Dorrien placed himself within the history he told, recounting his conversations with Michael Harrington and his association since 1974 with the Democratic Socialist Organizing Committee, then the Democratic Socialists of America and its Religion and Socialism Working Group. West, who had taught and been taught alongside Dorrien for some four decades, called the book the work of a "participant as well as an intellectual analyst" and highlighted how it recovered the many figures in American public life (from John Dewey and Helen Keller to Ella Baker, Du Bois, and King) who had identified with democratic socialism. Jones described the book as both a history of American democratic socialism and "a genealogy of DSA," a story told backward from the present to its origins.

== Summary ==
Dorrien's history of the democratic socialist tradition in the United States, both intellectual and political, runs from the radical democrats of the early republic to the proposals for a Green New Deal and a new labor party around 2020. He organizes the account around the principal democratic socialist organizations of each era and four framing arguments: that the whole tradition has tried to "Americanize" socialism by speaking the language of individual liberty, building a coalition party of the left, and grappling with American racism, religion, and exceptionalist mythology; that religious socialism has mattered far more than most scholarship allows; that the strongest American socialisms have favored cooperative, decentralized economic democracy over centralized nationalization; and that democratic socialism is a realistic alternative to severe inequality and ecological ruin. The method is contextual intellectual history, not social history. The book braids two strands that Dorrien says may feel like "two books in one" (the secular democratic socialist tradition and the Christian and Jewish religious socialist traditions), arguing that "Christian socialism has been far more important in American democratic socialism than previous books on this subject convey."

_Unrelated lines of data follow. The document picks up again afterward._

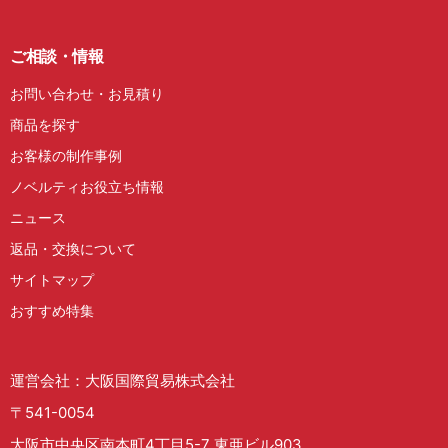
ご相談・情報
お問い合わせ・お見積り
商品を探す
お客様の制作事例
ノベルティお役立ち情報
ニュース
返品・交換について
サイトマップ
おすすめ特集
運営会社：大阪国際貿易株式会社
〒541-0054
大阪市中央区南本町4丁目5-7 東亜ビル903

Socialism enters the narrative as a European invention, in Fourier and Owen. So do the world's first labor party that New York Owenites founded in 1829, the German "forty-eighters" who linked slavery to capitalism and helped found the Republican Party, and Horace Greeley's Tribune, whose European correspondent was Karl Marx. Dorrien distinguishes self-named "democratic socialism," born as the revisionist flank of Continental Social Democracy, from the welfare-state "social democracy" that socialists actually built once in power. He follows the Socialist Labor Party, the Knights of Labor, Henry George's single tax, Gompers and the craft-union AFL, Daniel De Leon, Morris Hillquit, and Eugene Debs to the founding of the Socialist Party in 1901.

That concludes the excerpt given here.